Miráis desde unos ojos esculpidos sobre piedras preciosas,
más allá de nosotros, silenciosos y eternos,
hermanos remotos.
Ni la añoranza ni el amor parecen conocer vuestros brillantes rasgos.
Regios y emparentados con los astros, antaño misteriosos,
caminasteis entre los templos.
Hoy flota santidad, como tardío aroma de los dioses,
alrededor de vuestras frentes, la dignidad en torno a las rodillas;
con serenidad respira vuestra hermosura, su patria es la eternidad.
Nosotros, sin embargo, vuestros hermanos jóvenes,
nos tambaleamos sin dioses a lo largo de una vida errabunda,
todas las torturas de la pasión, cualquier anhelo ardiente
están abiertos ávidamente al alma temblorosa.
Nuestro final es la muerte, vanidad nuestro credo,
nada alejado de la actualidad se opone a nuestra efigie suplicante.
Pero también nosotros, sin embargo,
tenemos grabadas en nuestras almas la huella de un misterioso parentesco,
intuimos los dioses y ante vosotras, mudas imágenes,
sentimos de los tiempos antiguos como un amor sin miedo.

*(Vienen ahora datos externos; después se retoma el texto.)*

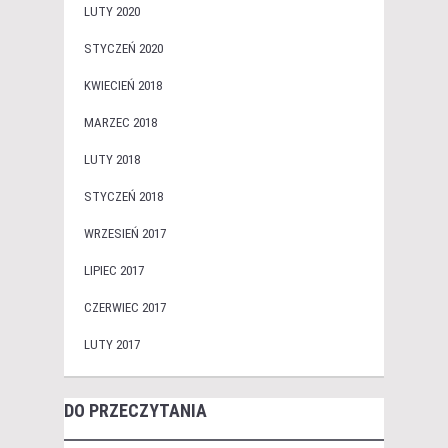
LUTY 2020
STYCZEŃ 2020
KWIECIEŃ 2018
MARZEC 2018
LUTY 2018
STYCZEŃ 2018
WRZESIEŃ 2017
LIPIEC 2017
CZERWIEC 2017
LUTY 2017
DO PRZECZYTANIA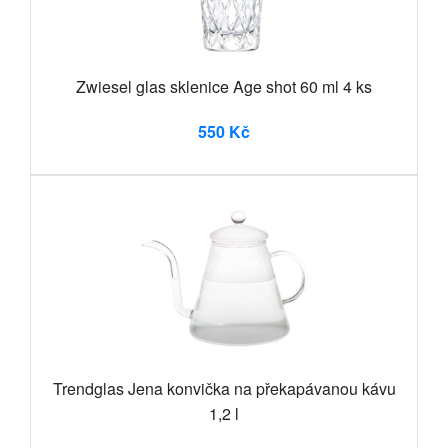
Zwiesel glas sklenice Age shot 60 ml 4 ks
550 Kč
Trendglas Jena konvička na překapávanou kávu
1,2 l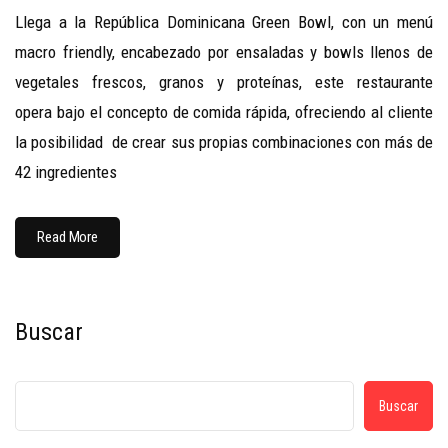
Llega a la República Dominicana Green Bowl, con un menú
macro friendly, encabezado por ensaladas y bowls llenos de
vegetales frescos, granos y proteínas, este restaurante
opera bajo el concepto de comida rápida, ofreciendo al cliente
la posibilidad de crear sus propias combinaciones con más de
42 ingredientes
Read More
Buscar
Buscar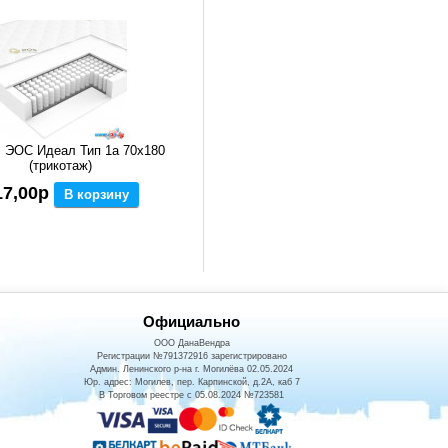
 ЭОС Идеал Тип 1а 70x180
(трикотаж)
17,00р
В корзину
Официально
ООО ДанаВендра
Регистрации №791372916 зарегистрировано
Админ. Ленинского р-на г. Могилёва 02.05.2024
Юр. адрес: Могилев, пер. Карпинской, д.2А, каб 7
В Торговом реестре с 05.08.2024 №723581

Porque, sabed, no odiamos a ser alguno, ni a la muerte tampoco,
ni el sufrimiento ni la muerte aterra nuestras almas,
porque aprendimos a amar profundamente.
Nuestro corazón como el de un pájaro a mar y bosque pertenece,
y llamamos hermanos a los esclavos y a los miserables,
y a piedras y animales también, con nombres del amor.
De ese modo la imagen de nuestra vida efímera no ha de sobrevivirnos en la sólida piedra;
se desvanecerán mientras sonríen, y en el polvillo efímero del sol,
impacientes y eternos, cada hora
a nuevas penas y alegrías resucitarán.